Wien – Gelegentlich kommt es an einem Gerichtstag zu einer statistisch sicher ungewöhlichen Häufung von Einzelfällen. Etwa wenn ein Prozess wegen Verhetzung verhandelt wird und kurz darauf einer wegen Beleidigung der Grünen-Chefin Eva Glawischnig. Was beiden gemein ist: Die Angeklagten bewegen sich im Dunstkreis der FPÖ und sind quasi wandelnde Klischees.

Es beginnt mit Franz G., einem 54-Jährigen. Der Simmeringer ist seit neun Jahren arbeitslos, kümmert sich um sein krankes Kind. Daneben fand er zwischen Sommer 2014 und Anfang 2015 aber auch Zeit, beispielsweise in der Facebookgruppe "Freiheitlich für Österreich" zu posten – die Gruppe mit knapp 2.500 Mitgliedern verwendet als Titelbild das Konterfei von FPÖ-Vorsitzendem Heinz-Christian Strache.

"Primitive Neger" erschießen

G. bekennt sich schuldig, dass er Dinge wie "Nicht vertreiben, sondern erschießen, eine andere Sprache verstehen die primitiven Neger nicht", geschrieben hat. Oder auf Tschechen, die "SPÖ-Marxisten" und Muslime geschimpft zu haben. Und "Auf zu den Waffen!" gefordert hat.

"Das war wahrscheinlich unter Alkoholeinfluss", erklärt der Angeklagte Richter Thomas Spreitzer. "Man schreibt in der Emotion halt so einen Blödsinn", bedauert G. nun. "Ich habe alles verloren", verweist er auf seine Arbeitslosigkeit und Scheidung.

Darüber hinaus verwendet er auch das Methusalix-Argument.
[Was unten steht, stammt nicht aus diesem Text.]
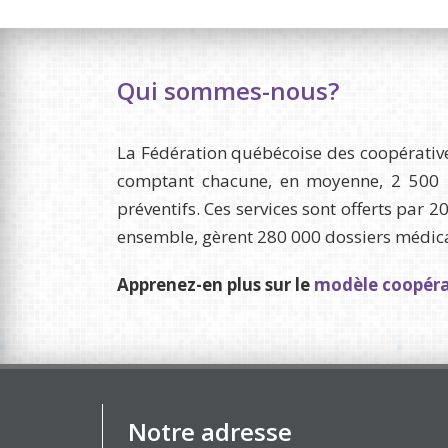
Qui sommes-nous?
La Fédération québécoise des coopérative
comptant chacune, en moyenne, 2 500 m
préventifs. Ces services sont offerts par 
ensemble, gèrent 280 000 dossiers médicaux
Apprenez-en plus sur le
modèle coopérat
Notre adresse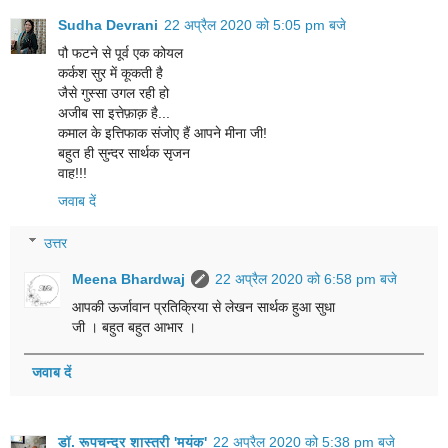
Sudha Devrani
22 अप्रैल 2020 को 5:05 pm बजे
पौ फटने से पूर्व एक कोयल
कर्कश सुर में कूकती है
जैसे गुस्सा उगल रही हो
अजीब सा इत्तेफ़ाक़ है...
कमाल के इत्तिफाक संजोए हैं आपने मीना जी!
बहुत ही सुन्दर सार्थक सृजन
वाह!!!
जवाब दें
उत्तर
Meena Bhardwaj
22 अप्रैल 2020 को 6:58 pm बजे
आपकी ऊर्जावान प्रतिक्रिया से लेखन सार्थक हुआ सुधा
जी । बहुत बहुत आभार ।
जवाब दें
डॉ. रूपचन्द्र शास्त्री 'मयंक'
22 अप्रैल 2020 को 5:38 pm बजे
Der ältere Herr sagt im Asterix-Band "Das Geschenk Cäsars" nämlich: "Ich habe nichts gegen Fremde. Einige meiner besten Freunde sind Fremde. Aber diese Fremden sind nicht von hier."

Wahlbeisitzer für die FPÖ

G. führt also ins Treffen, dass sein bester Freund Türke sei, er einmal mit einer Costaricanerin verlobt und daher auch mit Schwarzen befreundet gewesen sei. Und überhaupt passe er bei seinen Facebook-Freunden auf: "Nazis lasse ich sowieso keine zu", sagt der selbstdeklarierte Freiheitliche, der für die Partei auch als Wahlbeisitzer tätig gewesen ist.

"Ich muss mein Leben wieder auf die Reihe bringen", resümiert der Unbescholtene, Richter Spreitzer stimmt ihm zu. Und gibt G. eine faire Chance: Die rechtskräftige Verurteilung zu 720 Euro Strafe scheint nicht in der Strafregisterauskunft auf.
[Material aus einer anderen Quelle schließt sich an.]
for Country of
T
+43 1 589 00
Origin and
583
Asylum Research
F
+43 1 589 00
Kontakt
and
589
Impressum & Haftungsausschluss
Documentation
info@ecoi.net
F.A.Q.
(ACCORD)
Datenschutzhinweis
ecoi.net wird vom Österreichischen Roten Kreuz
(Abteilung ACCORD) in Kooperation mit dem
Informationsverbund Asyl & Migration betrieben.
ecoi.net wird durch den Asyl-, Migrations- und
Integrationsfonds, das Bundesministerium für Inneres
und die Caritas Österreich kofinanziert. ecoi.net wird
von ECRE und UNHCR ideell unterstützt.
Einen ziemlichen Absturz hat auch Martin S. hinter sich, der sich wegen Beleidigung vor Richterin Nicole Baczak verantworten muss. Der 38-Jährige hatte zehn Jahre lang eine gutbezahlte Stelle bei der Gemeinde Wien, dann wurde der Vorbestrafte drogensüchtig und ist seit zweieinhalb Jahren arbeitslos.

Privatanklage durch Glawischnig

Grünen-Chefin Eva Glawischnig – die durch die auch für den STANDARD tätige Kanzlei Windhager vertreten wird – hat eine Privatanklage gegen ihn eingebracht, da auch er sich auf Facebook betätigt hat. In einer Gruppe, die ebenso das FPÖ-Logo im Titelbild hat, schwadronierte er von "dreckigen Denunziantenschweinen" und "Volksverrätern" und postete ein pornografisches Bild, in das der Kopf Glawischnigs hineinmanipuliert war.

"Warum schreiben Sie so was?", fragt ihn Baczack. "Aus Blödheit, was soll ich sagen. Ich habe ein bisschen eine rechtsradikale Haltung", gesteht er auch ein. "Ich war fast jeden Tag high, sonst hält man die Obdachlosigkeit nicht aus", erinnert er sich. Aber: "Ich steige jetzt aus den ganzen FPÖ-Sachen aus!", verspricht er.